* **About this exercise**
Copy out the full listing exactly, omitting any picture it contains.

┌──

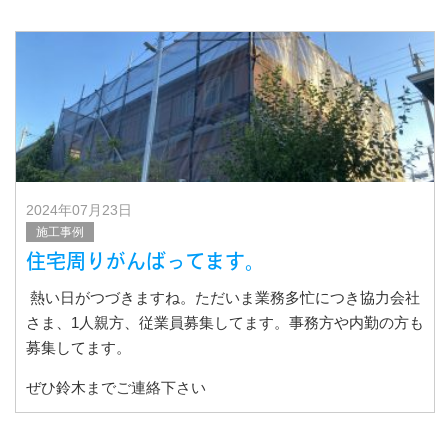
な
2024年07月23日
施工事例
住宅周りがんばってます。
熱い日がつづきますね。ただいま業務多忙につき協力会社
さま、1人親方、従業員募集してます。事務方や内勤の方も
募集してます。
ぜひ鈴木までご連絡下さい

└──

* **Result of this task**
な
2024年07月23日
施工事例
住宅周りがんばってます。
熱い日がつづきますね。ただいま業務多忙につき協力会社
さま、1人親方、従業員募集してます。事務方や内勤の方も
募集してます。
ぜひ鈴木までご連絡下さい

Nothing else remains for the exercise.